## What is expected:
Every record below needs to be set down exactly. Pictures do not belong in the copy.

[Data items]
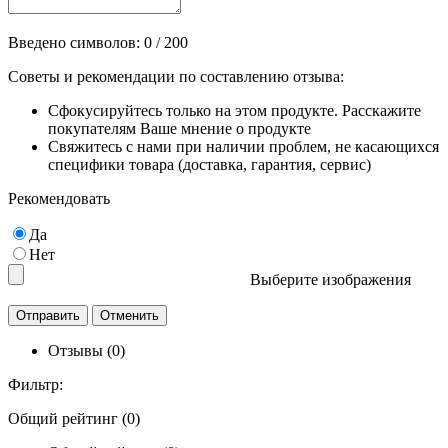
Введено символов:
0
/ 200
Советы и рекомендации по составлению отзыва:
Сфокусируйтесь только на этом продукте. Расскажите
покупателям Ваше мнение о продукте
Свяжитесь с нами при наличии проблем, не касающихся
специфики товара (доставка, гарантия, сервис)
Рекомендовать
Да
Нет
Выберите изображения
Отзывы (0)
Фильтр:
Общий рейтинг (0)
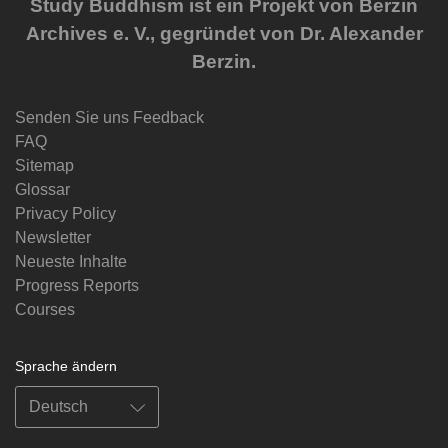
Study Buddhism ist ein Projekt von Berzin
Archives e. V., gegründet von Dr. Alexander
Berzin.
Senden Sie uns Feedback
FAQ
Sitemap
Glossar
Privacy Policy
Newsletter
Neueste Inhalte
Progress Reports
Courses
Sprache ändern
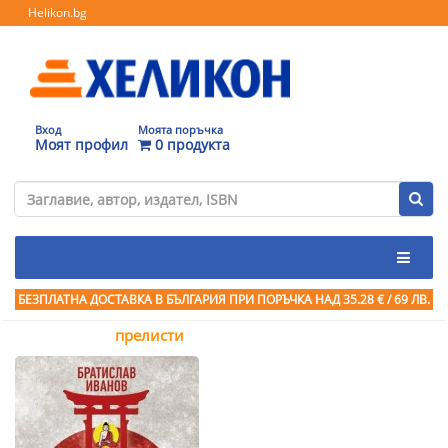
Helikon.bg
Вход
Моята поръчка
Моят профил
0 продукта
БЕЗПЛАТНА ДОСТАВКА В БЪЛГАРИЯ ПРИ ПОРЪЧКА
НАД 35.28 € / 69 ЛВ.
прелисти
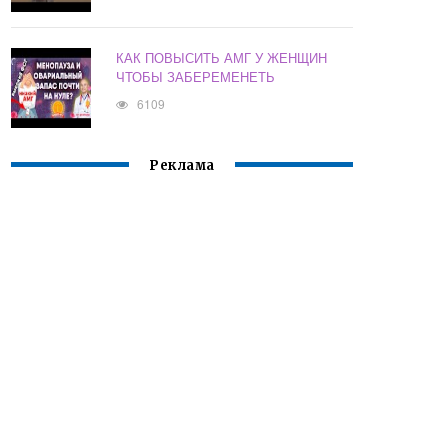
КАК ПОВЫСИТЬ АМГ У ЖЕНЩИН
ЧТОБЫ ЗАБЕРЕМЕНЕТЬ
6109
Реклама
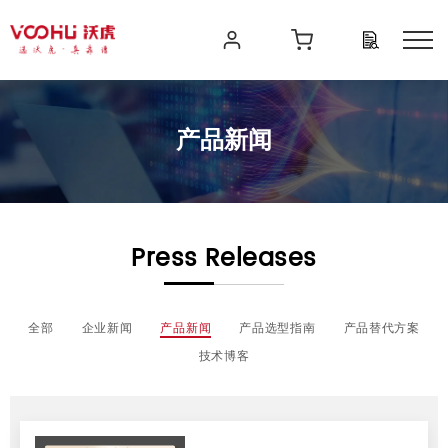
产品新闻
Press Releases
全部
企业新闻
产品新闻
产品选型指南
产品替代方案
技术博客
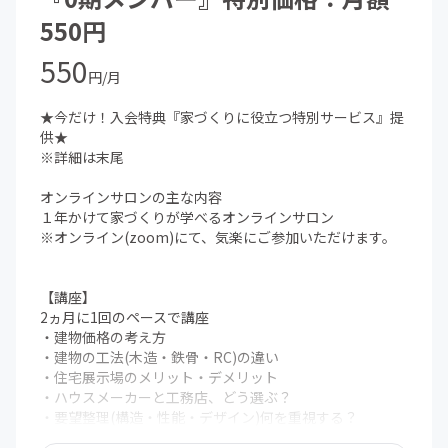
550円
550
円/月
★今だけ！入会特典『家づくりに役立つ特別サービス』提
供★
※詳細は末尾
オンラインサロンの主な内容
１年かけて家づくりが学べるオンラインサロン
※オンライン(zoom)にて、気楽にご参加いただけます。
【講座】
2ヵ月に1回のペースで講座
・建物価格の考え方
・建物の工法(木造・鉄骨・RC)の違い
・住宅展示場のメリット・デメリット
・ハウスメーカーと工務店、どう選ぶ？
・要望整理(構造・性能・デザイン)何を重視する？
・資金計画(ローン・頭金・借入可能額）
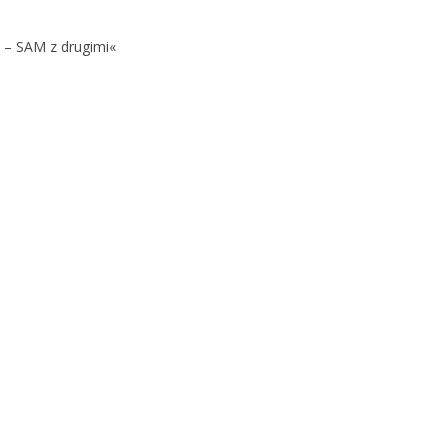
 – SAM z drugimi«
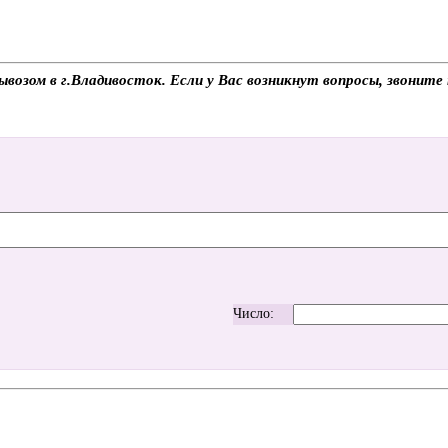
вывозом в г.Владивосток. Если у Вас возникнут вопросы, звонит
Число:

## Your response:
Введено символов:
0
/ 200
Советы и рекомендации по составлению отзыва:
Сфокусируйтесь только на этом продукте. Расскажите
покупателям Ваше мнение о продукте
Свяжитесь с нами при наличии проблем, не касающихся
специфики товара (доставка, гарантия, сервис)
Рекомендовать
Да
Нет
Выберите изображения
Отзывы (0)
Фильтр:
Общий рейтинг (0)
Study Buddhism ist ein Projekt von Berzin
Archives e. V., gegründet von Dr. Alexander
Berzin.
Senden Sie uns Feedback
FAQ
Sitemap
Glossar
Privacy Policy
Newsletter
Neueste Inhalte
Progress Reports
Courses
Sprache ändern
Helikon.bg
Вход
Моята поръчка
Моят профил
0 продукта
БЕЗПЛАТНА ДОСТАВКА В БЪЛГАРИЯ ПРИ ПОРЪЧКА
НАД 35.28 € / 69 ЛВ.
прелисти
КАК ПОВЫСИТЬ АМГ У ЖЕНЩИН
ЧТОБЫ ЗАБЕРЕМЕНЕТЬ
6109
Реклама
产品新闻
Press Releases
全部
企业新闻
产品新闻
产品选型指南
产品替代方案
技术博客
550円
550
円/月
★今だけ！入会特典『家づくりに役立つ特別サービス』提
供★
※詳細は末尾
オンラインサロンの主な内容
１年かけて家づくりが学べるオンラインサロン
※オンライン(zoom)にて、気楽にご参加いただけます。
【講座】
2ヵ月に1回のペースで講座
・建物価格の考え方
・建物の工法(木造・鉄骨・RC)の違い
・住宅展示場のメリット・デメリット
・ハウスメーカーと工務店、どう選ぶ？
・要望整理(構造・性能・デザイン)何を重視する？
・資金計画(ローン・頭金・借入可能額）
 – SAM z drugimi«
вывозом в г.Владивосток. Если у Вас возникнут вопросы, звонит
Число:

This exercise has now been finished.